# [Task to complete]
Every line in the data below that holds "Bounty" should be found and copied.

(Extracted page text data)
----------
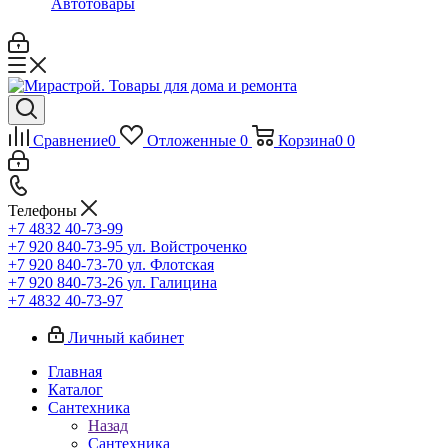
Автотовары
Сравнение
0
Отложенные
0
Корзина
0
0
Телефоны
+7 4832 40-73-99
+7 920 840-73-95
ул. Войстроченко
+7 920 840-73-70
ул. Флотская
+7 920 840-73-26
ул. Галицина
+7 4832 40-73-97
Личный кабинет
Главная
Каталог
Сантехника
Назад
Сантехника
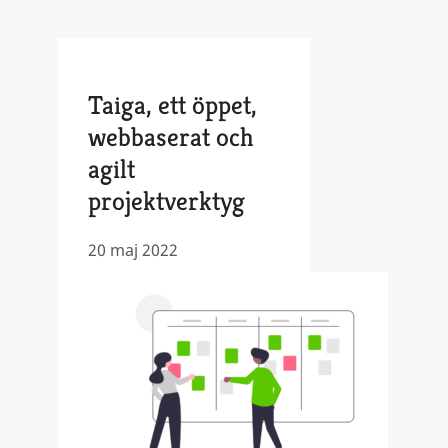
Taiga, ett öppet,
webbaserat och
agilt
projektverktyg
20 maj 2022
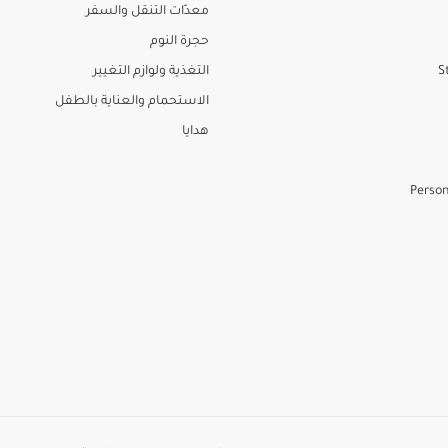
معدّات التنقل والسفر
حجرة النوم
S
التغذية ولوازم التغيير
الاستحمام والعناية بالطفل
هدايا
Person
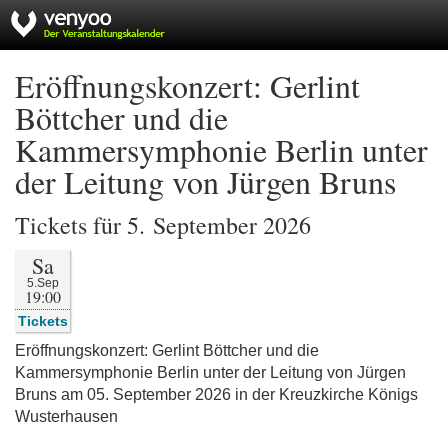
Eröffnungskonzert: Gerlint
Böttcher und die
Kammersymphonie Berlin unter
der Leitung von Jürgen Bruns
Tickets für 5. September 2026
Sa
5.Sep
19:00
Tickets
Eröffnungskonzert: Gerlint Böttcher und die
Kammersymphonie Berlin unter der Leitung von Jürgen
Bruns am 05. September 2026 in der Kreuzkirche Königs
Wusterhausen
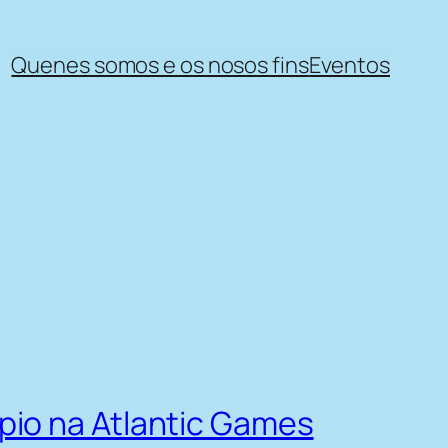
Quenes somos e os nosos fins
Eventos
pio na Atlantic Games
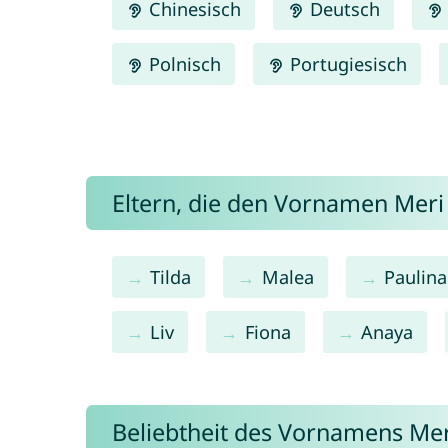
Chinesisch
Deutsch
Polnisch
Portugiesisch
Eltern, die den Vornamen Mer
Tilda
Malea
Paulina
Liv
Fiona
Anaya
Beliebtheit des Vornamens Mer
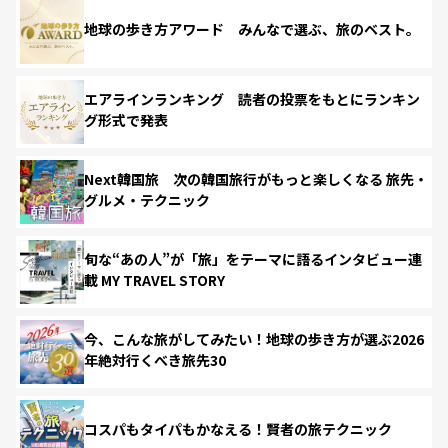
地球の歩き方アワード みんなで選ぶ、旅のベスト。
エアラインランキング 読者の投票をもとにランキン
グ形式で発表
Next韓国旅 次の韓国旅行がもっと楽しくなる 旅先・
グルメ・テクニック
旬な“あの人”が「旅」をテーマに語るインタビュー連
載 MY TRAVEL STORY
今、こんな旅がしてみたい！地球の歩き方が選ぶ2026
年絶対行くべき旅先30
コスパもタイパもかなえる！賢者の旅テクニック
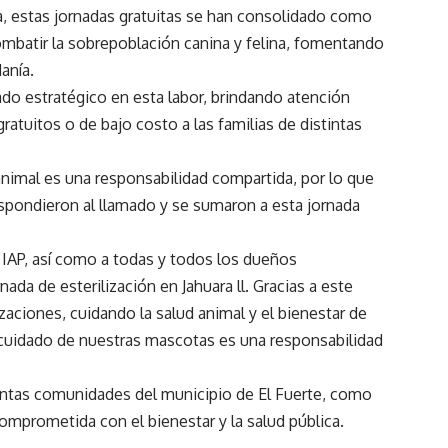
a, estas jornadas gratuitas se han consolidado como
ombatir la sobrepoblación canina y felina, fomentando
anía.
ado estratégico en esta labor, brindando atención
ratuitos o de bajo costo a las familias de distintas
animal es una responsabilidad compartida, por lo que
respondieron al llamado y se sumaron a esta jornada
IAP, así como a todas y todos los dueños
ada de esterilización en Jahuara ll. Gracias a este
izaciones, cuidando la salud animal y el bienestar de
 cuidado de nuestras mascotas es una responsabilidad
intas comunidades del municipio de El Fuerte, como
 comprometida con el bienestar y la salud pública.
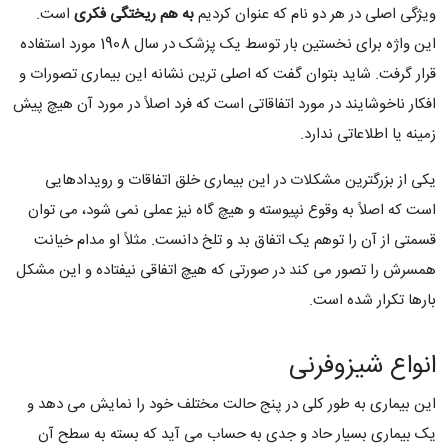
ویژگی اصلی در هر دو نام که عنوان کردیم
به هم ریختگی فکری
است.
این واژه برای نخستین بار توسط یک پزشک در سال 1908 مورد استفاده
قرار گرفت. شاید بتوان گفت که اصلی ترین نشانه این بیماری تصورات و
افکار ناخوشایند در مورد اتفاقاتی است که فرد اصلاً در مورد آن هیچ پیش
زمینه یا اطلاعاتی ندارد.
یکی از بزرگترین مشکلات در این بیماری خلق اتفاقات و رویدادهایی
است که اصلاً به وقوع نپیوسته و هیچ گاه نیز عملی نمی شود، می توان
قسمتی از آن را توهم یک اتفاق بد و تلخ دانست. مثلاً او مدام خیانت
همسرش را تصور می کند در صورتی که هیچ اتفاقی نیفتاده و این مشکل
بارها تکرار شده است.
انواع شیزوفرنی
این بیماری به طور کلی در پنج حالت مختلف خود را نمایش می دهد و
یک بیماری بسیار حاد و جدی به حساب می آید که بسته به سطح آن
----------
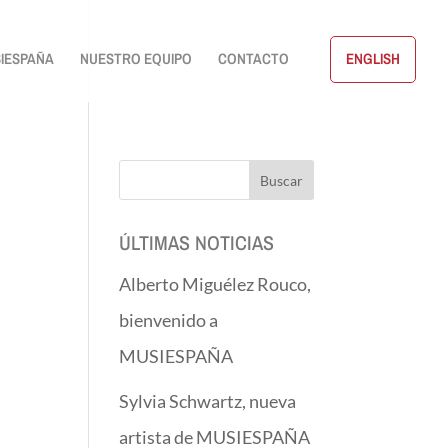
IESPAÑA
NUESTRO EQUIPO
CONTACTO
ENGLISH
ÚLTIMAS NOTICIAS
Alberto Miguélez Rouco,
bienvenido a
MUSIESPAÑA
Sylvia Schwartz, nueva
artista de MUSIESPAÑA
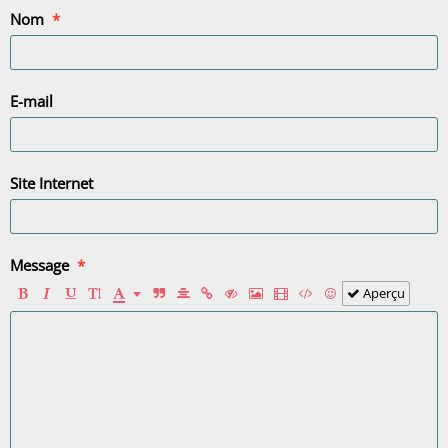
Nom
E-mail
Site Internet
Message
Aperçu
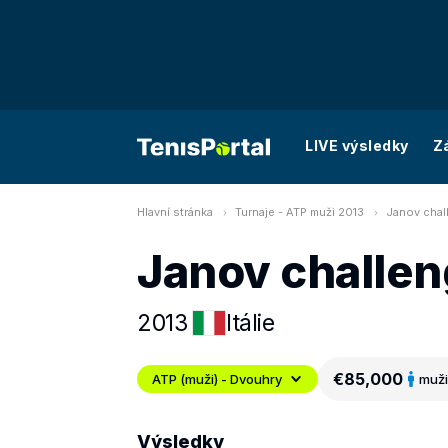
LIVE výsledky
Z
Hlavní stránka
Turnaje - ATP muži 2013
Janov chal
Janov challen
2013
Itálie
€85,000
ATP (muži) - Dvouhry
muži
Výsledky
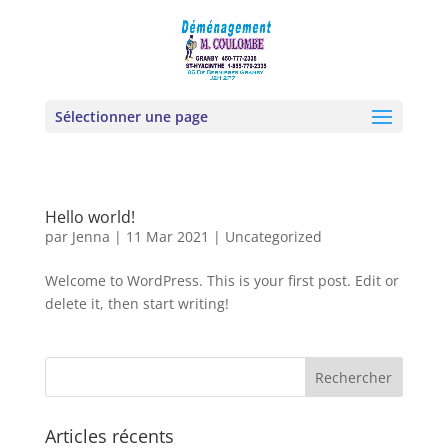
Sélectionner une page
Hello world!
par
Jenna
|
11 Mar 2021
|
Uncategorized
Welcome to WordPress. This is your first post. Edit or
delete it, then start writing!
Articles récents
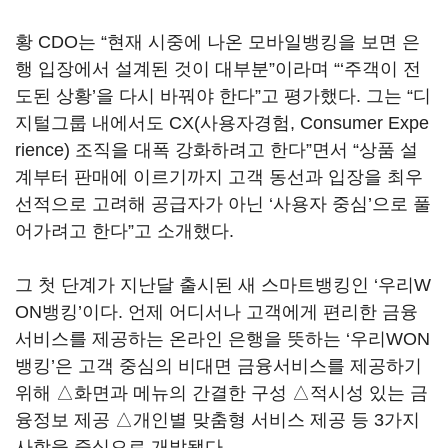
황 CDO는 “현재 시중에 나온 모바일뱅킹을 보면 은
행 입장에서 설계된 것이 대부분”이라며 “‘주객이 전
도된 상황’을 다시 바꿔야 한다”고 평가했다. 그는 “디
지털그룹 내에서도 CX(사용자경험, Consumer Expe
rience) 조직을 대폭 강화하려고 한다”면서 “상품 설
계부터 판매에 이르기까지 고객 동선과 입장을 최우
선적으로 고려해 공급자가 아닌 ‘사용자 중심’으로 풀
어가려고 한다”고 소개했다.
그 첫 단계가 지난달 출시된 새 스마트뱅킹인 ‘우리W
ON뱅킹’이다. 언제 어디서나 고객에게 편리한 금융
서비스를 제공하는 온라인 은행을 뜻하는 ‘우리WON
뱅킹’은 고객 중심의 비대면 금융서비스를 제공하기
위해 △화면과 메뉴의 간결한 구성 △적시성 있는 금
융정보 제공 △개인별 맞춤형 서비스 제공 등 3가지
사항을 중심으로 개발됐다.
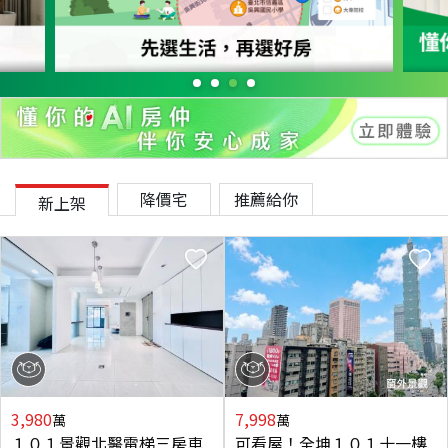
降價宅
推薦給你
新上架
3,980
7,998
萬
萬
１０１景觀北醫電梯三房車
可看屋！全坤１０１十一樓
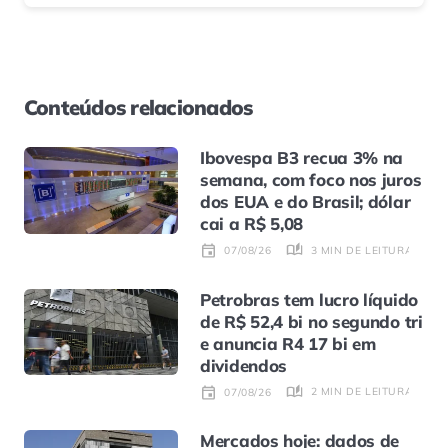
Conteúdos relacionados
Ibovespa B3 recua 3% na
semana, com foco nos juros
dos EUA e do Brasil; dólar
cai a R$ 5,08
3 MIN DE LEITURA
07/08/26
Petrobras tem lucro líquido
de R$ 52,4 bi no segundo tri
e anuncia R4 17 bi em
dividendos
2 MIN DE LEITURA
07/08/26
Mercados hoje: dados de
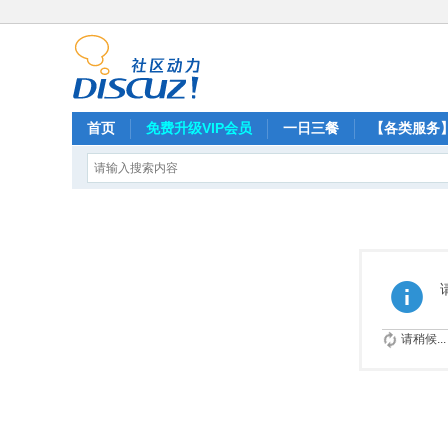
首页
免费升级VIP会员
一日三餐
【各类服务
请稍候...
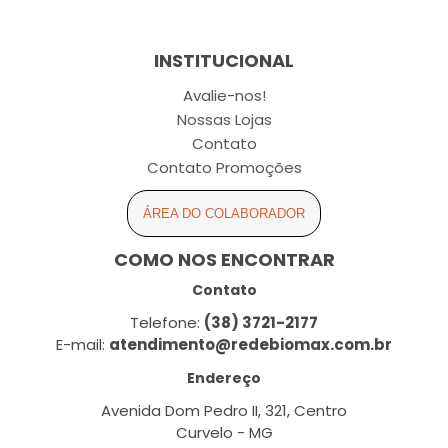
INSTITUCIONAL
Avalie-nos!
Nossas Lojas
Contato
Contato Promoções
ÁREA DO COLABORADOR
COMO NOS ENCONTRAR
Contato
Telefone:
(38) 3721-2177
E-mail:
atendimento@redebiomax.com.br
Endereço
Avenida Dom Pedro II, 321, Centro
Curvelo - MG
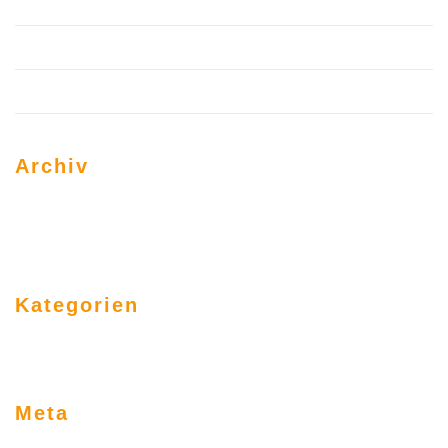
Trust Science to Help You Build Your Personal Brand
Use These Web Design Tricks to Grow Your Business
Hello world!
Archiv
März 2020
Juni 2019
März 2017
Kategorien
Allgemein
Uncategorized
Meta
----------
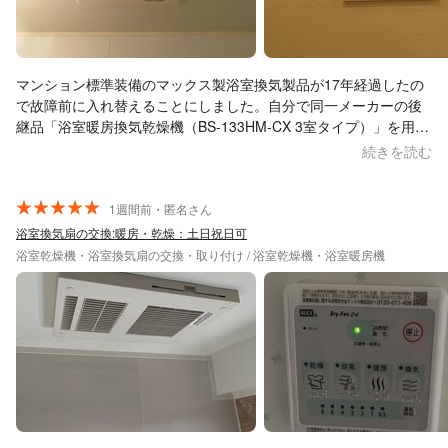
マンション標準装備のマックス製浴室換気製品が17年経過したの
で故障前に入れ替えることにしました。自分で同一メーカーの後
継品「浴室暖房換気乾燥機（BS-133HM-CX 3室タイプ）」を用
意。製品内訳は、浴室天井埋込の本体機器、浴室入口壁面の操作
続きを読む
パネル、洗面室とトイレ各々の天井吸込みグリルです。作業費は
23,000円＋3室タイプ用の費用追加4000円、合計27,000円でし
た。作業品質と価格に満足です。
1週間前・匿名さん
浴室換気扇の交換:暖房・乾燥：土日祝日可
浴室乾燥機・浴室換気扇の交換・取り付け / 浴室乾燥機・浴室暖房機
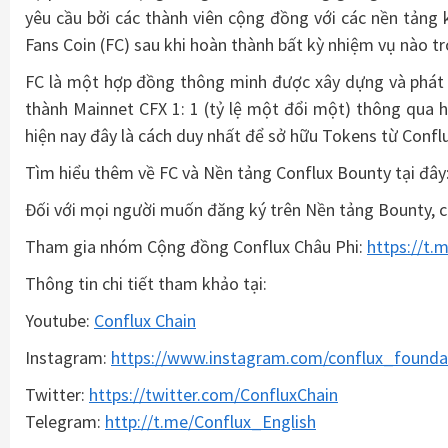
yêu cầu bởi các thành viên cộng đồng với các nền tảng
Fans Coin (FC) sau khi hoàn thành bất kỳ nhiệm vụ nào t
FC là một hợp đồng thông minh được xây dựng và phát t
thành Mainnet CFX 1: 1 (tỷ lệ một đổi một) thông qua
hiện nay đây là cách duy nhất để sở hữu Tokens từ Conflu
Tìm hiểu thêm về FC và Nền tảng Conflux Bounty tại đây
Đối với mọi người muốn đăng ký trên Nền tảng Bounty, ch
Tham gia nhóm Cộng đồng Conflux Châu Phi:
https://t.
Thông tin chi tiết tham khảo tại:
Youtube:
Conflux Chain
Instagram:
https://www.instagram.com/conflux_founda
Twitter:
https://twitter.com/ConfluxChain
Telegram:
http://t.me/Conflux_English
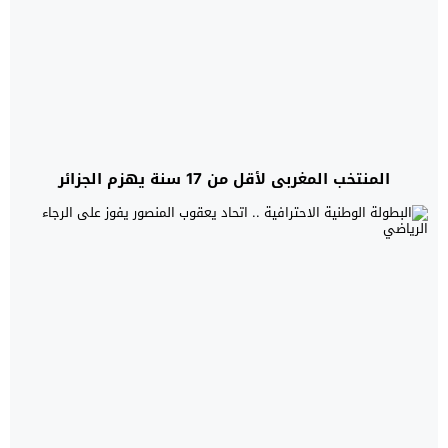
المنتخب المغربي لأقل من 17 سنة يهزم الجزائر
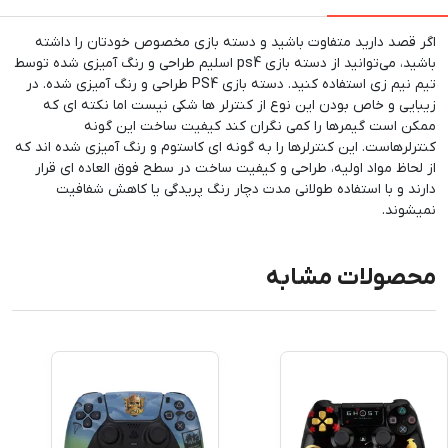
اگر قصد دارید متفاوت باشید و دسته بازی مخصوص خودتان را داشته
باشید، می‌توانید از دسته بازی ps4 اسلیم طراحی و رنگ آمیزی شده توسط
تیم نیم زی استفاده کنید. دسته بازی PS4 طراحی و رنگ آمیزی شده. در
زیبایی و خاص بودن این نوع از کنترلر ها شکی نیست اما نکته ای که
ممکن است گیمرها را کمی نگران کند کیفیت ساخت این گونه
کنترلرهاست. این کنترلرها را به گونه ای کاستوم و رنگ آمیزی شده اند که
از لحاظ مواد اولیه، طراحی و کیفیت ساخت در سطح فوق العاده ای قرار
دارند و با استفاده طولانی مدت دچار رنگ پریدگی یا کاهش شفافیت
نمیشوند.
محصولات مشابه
----------
# [Problem solution]
Tìm hiểu thêm về FC và Nền tảng Conflux Bounty tại đây
Đối với mọi người muốn đăng ký trên Nền tảng Bounty, ch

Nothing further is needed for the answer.